Bij externe veiligheid wordt onderscheid gemaakt in het plaatsgebonden risico (PR) en het groepsrisico (GR). Het PR is de kans dat een persoon die (onafgebroken aanwezig en onbeschermd) op een bepaalde plaats overlijdt als gevolg van een calamiteit meteen inrichting of een transportmodaliteit. Het GR bestaat uit de cumulatieve kans per jaar dat een groep van een bepaalde omvang overlijdt als gevolg van een calamiteit met een inrichting of een transportmodaliteit.

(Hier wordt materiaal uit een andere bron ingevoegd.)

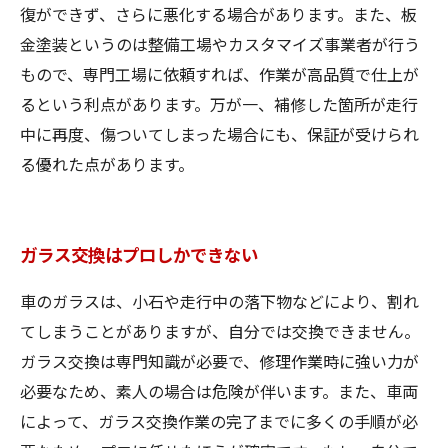
復ができず、さらに悪化する場合があります。また、板
金塗装というのは整備工場やカスタマイズ事業者が行う
もので、専門工場に依頼すれば、作業が高品質で仕上が
るという利点があります。万が一、補修した箇所が走行
中に再度、傷ついてしまった場合にも、保証が受けられ
る優れた点があります。
ガラス交換はプロしかできない
車のガラスは、小石や走行中の落下物などにより、割れ
てしまうことがありますが、自分では交換できません。
ガラス交換は専門知識が必要で、修理作業時に強い力が
必要なため、素人の場合は危険が伴います。また、車両
によって、ガラス交換作業の完了までに多くの手順が必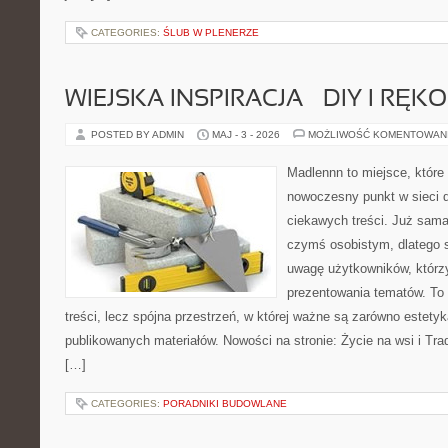
CATEGORIES:
ŚLUB W PLENERZE
WIEJSKA INSPIRACJA – DIY I RĘK
POSTED BY ADMIN
MAJ - 3 - 2026
MOŻLIWOŚĆ KOMENTOWAN
Madlennn to miejsce, które
nowoczesny punkt w sieci 
ciekawych treści. Już sama
czymś osobistym, dlatego 
uwagę użytkowników, którzy
prezentowania tematów. To 
treści, lecz spójna przestrzeń, w której ważne są zarówno estetyka
publikowanych materiałów. Nowości na stronie: Życie na wsi i Trad
[…]
CATEGORIES:
PORADNIKI BUDOWLANE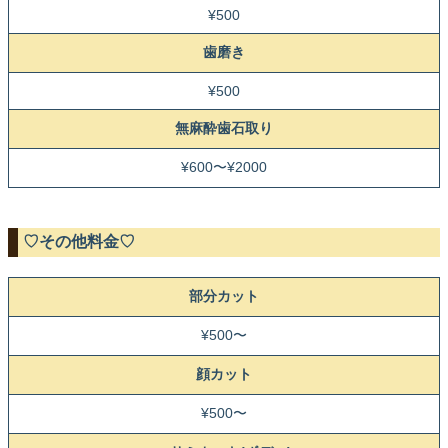
¥500
歯磨き
¥500
無麻酔歯石取り
¥600〜¥2000
♡その他料金♡
部分カット
¥500〜
顔カット
¥500〜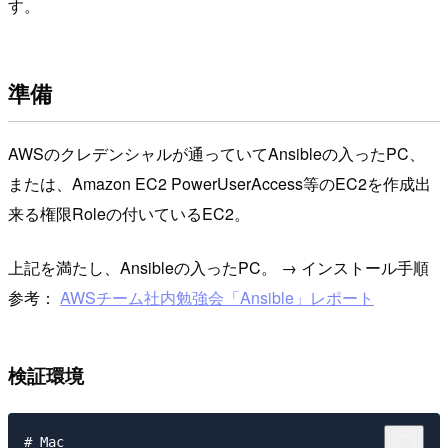
す。
準備
AWSのクレデンシャルが通っていてAnsibleの入ったPC、
または、Amazon EC2 PowerUserAccess等のEC2を作成出
来る権限Roleの付いているEC2。
上記を満たし、Ansibleの入ったPC。 → インストール手順
参考：
AWSチーム社内勉強会「Ansible」レポート
検証環境
# Mac
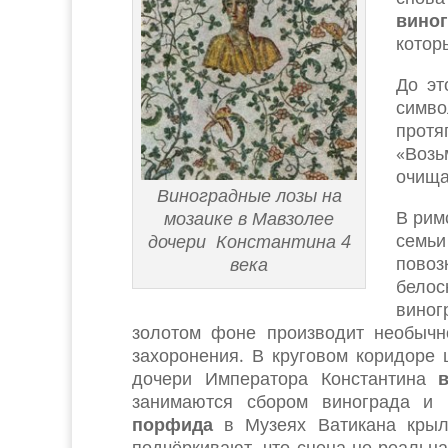
виног
котор
До эт
симво
протя
«Воз
очища
Виноградные лозы на
В рим
мозаике в Мавзолее
семьи
дочери Константина 4
пово
века
бело
виног
золотом фоне производит необычн
захоронения. В круговом коридоре
дочери Императора Константина
в
занимаются сбором винограда и 
порфида
в Музеях Ватикана крыл
подчёркивают, что сцена не реальн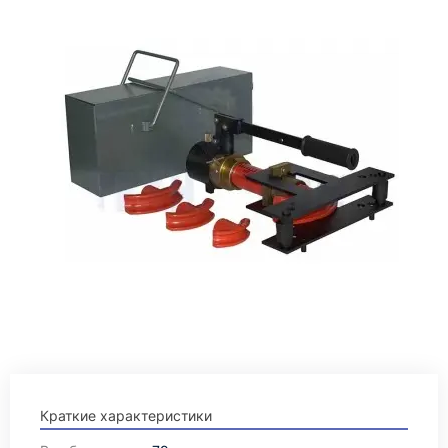
Краткие характеристики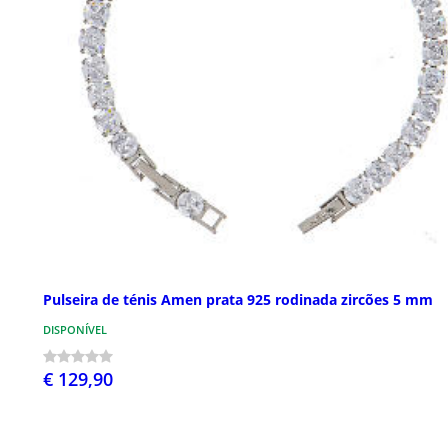
Pulseira de ténis Amen prata 925 rodinada zircões 5 mm
DISPONÍVEL
€ 129,90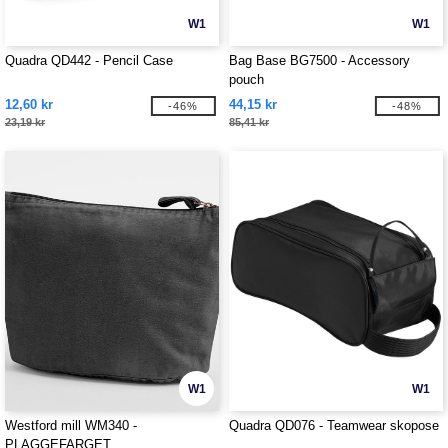
W1
W1
Quadra QD442 - Pencil Case
Bag Base BG7500 - Accessory
pouch
12,60 kr
44,15 kr
-46%
-48%
23,19 kr
85,41 kr
W1
W1
Westford mill WM340 -
Quadra QD076 - Teamwear skopose
PLAGGEFARGET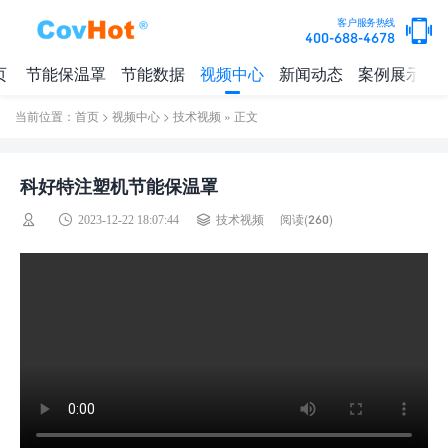
客户服务热线
400-688-4678
页
节能保温罩
节能数据
视频中心
新闻动态
案例展示
当前位置：
首页
>
视频中心
>
技术视频
» 正文
科好特注塑机节能保温罩
阅读(
260)
2023-12-22 18:07:44
技术视频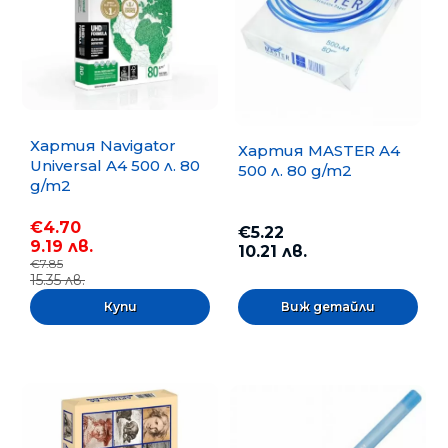
Хартия Navigator
Хартия MASTER A4
Universal A4 500 л. 80
500 л. 80 g/m2
g/m2
€4.70
€5.22
9.19 лв.
10.21 лв.
€7.85
15.35 лв.
Виж детайли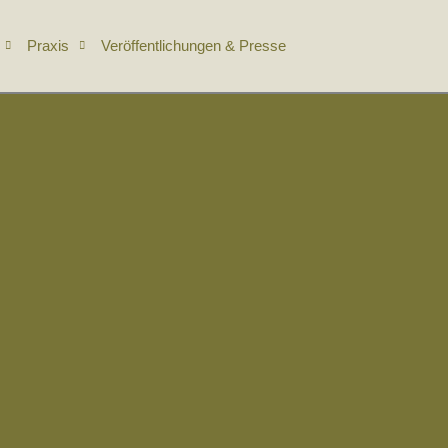
Praxis
Veröffentlichungen & Presse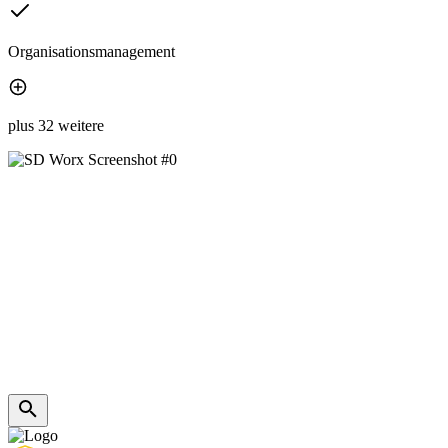
Organisationsmanagement
plus 32 weitere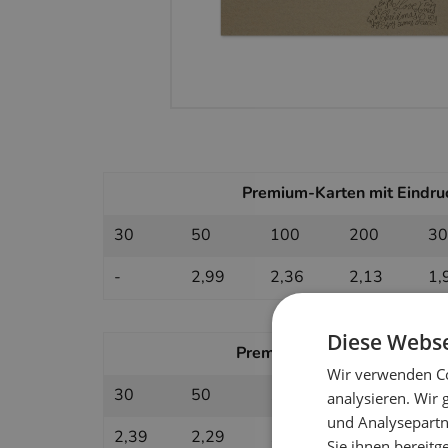
Premium-Karten mit Eindruc
30
50
100
200
30
-
2,99
2,36
2,13
1,
Diese Webse
Premium-Karten ohne Eindruc
Wir verwenden Co
30
50
100
200
30
analysieren. Wir
und Analysepartn
2,39
2,29
1,95
1,85
1,
Sie ihnen bereitg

Beschrijving van het plangebied en de veiligheidsrisico's

Grafhorst is een bestaand dorp waar geen bedrijven zijn gevestigd met veiligheidsrisico's die onder een wettelijke regeling vallen. Hierna worden de volgende risico's beschreven inclusief in het kader van welke regeling deze worden beoordeeld. Voor zover nodig wordt tevens een verantwoording geven van het groepsrisico:

  • Luchtverkeer. Risico's met betrekking tot luchtverkeer worden in dit plan buiten beschouwing gelaten als niet relevant. De kans op een calamiteit ten gevolge van een ongeluk met luchtverkeer is dermate klein dat dit risico verwaarloosbaar is.
  • Spoorwegverkeer. Risico's met betrekking tot vervoer over de weg zijn voor het plangebied niet aan de orde. Risico's met betrekking tot vervoer over het spoor zijn voor het plangebied verwaarloosbaar klein.
  • Wegverkeer. Risico's met betrekking tot vervoer over de weg zijn voor het plangebied niet aan de orde. Risico's met betrekking tot vervoer over de weg zijn voor het plangebied verwaarloosbaar klein.
  • Transport over water. De dichtstbijzijnde vaarweg is de IJssel, die op circa 2 kilometer van het plangebied ligt. Daarom kan gesteld worden dat het risico ten gevolge van een ongeval op de IJssel verwaarloosbaar is.
  • Inrichtingen. In en nabij het plangebied zijn geen, qua externe veiligheid, relevante inrichtingen aanwezig.
  • Buisleidingen. In en nabij het plangebied zijn geen, qua externe veiligheid, relevante buisleidingen aanwezig.
  • Omdat de woningen buitendijks worden gebouwd, is er wel enig overstromingsrisico (zie paragraaf 4.4).

4.4 Water

4.4.1 Watertoets

Bij de totstandkoming van ruimtelijke plannen moet de watertoets worden toegepast. Dit houdt in dat alle ruimtelijke plannen een waterparagraaf moeten bevatten. De watertoets is het hele proces van vroegtijdig informeren, adviseren, afwegen en uiteindelijk beoordelen van waterhuishoudkundige aspecten in ruimtelijke plannen en besluiten.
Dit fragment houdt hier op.